For most people who have gone through life either squinting or hassling with ill-fitting glasses or irritating contacts, laser vision correction is nothing short of a godsend.
"I like to hunt, fish, and play basketball," says Lee Tharp, a 40-year-old environmental engineer from Jefferson City, MO, "and contacts and glasses were becoming more and more of nuisance."
So after a year of thinking about it, he went ahead with the surgery last fall. "I flew into St. Louis, had the surgery, stayed overnight, and had a check-up in the morning," recalls Tharp. "That's all there was to it."

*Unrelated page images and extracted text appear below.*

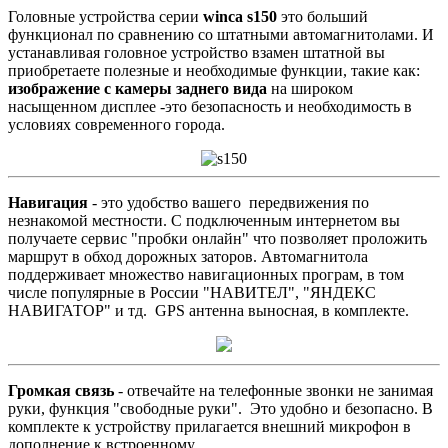
Головные устройства серии
winca s150
это больший
функционал по сравнению со штатными автомагнитолами. И
устанавливая головное устройство взамен штатной вы
приобретаете полезные и необходимые функции, такие как:
изображение с камеры заднего вида
на широком
насыщенном дисплее -это безопасность и необходимость в
условиях современного города.
Навигация
- это удобство вашего передвижения по
незнакомой местности. С подключенным интернетом вы
получаете сервис "пробки онлайн" что позволяет проложить
маршрут в обход дорожных заторов. Автомагнитола
поддерживает множество навигационных програм, в том
числе популярные в России "НАВИТЕЛ", "ЯНДЕКС
НАВИГАТОР" и тд. GPS антенна выносная, в комплекте.
Громкая связь
- отвечайте на телефонные звонки не занимая
руки, функция "свободные руки". Это удобно и безопасно. В
комплекте к устройству прилагается внешний микрофон в
дополнение к встроенному.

And the results? "I'm ecstatic," says Tharp, who figures that he spent $300 to $400 annually on contacts, solution, and other eye-care products. "Not only do I see much better, but I am not risking infection by sticking my fingers in my eyes every morning to put contacts in."

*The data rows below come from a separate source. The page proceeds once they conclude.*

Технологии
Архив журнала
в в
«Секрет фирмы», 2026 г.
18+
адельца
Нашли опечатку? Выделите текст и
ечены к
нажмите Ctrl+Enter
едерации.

Tharp paid $2,000 to have both eyes corrected, which is at the low end of fees charged by centers with FDA-approved equipment and experienced ophthalmologists. Many facilities still charge as much as $2,000 to $2,500 per eye, particularly where the volume of patients is relatively low. At this time, most insurance plans do not cover laser vision correction.
Bargain hunters. Dr. David Eldridge, executive VP of Clinical Services for TLC Vision Centers, one of the country's largest providers of equipment for laser vision correction, cautions consumers to "beware of the bottom feeders" who are charging as low as $500 per eye. Some providers may be short-changing consumers on pre- and post-op consultations, he warns, or cutting corners by employing such practices as using the same microkeratome blade for several surgeries. In the LASIK procedure, the ophthalmologist uses the microkeratome to make an ultra-thin flap in the outermost layer of the cornea, then reshapes the exposed surface with the laser beam.

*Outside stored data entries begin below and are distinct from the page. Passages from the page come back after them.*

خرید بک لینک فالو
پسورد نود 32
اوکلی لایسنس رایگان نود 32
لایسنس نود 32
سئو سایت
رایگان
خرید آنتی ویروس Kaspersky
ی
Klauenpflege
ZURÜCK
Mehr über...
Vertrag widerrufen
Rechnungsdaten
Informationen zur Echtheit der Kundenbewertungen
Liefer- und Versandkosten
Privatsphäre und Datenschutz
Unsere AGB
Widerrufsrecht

One prominent proponent of laser vision correction is Tiger Woods, who tops a long list of sports stars and entertainers who have undergone the procedure. After LASIK surgery in October 1999 with VISX equipment, Tiger, who now tests better than 20-20 vision, put together a record-shattering 2000 on the PGA tour, earning more than $9 million. "When I recall how poor my eyesight was my entire life, I feel like I've experienced a miracle," said Woods in a testimonial. "The hole and everything now look bigger."
Ophthalmologists recommend that people seeking the treatment be at least 21 years old, have a stable prescription for about a year, have healthy eyes, and be in good general health. With today's equipment, many people with even extreme nearsightedness or farsightedness can realize marked improvement in their vision. Overall, studies show that about 98% of those with mild to moderate myopia, for example, can expect an improvement to at least 20/40 vision. About 75% will enjoy 20/20 or better.
But what if you need bifocals to correct your vision for both distance and reading? While some people choose to have one eye corrected for distance and the other for close work--an option known as "monovision"--LVC technology cannot currently correct both conditions in both eyes. Charles Munnerlyn, who developed the first excimer laser for vision correction, falls into this category. Since today's technology can't free him entirely from corrective lenses, he is still evaluating treatment options.
As for risks, experts cannot cite any instances of blindness resulting from laser surgery for vision correction. In less than 1% of the cases, however, patients may experience chronic problems such as blurred vision, night glare, or loss of best-corrected vision.
The best advice: Research the procedure and pick an experienced surgeon who uses FDA-approved equipment.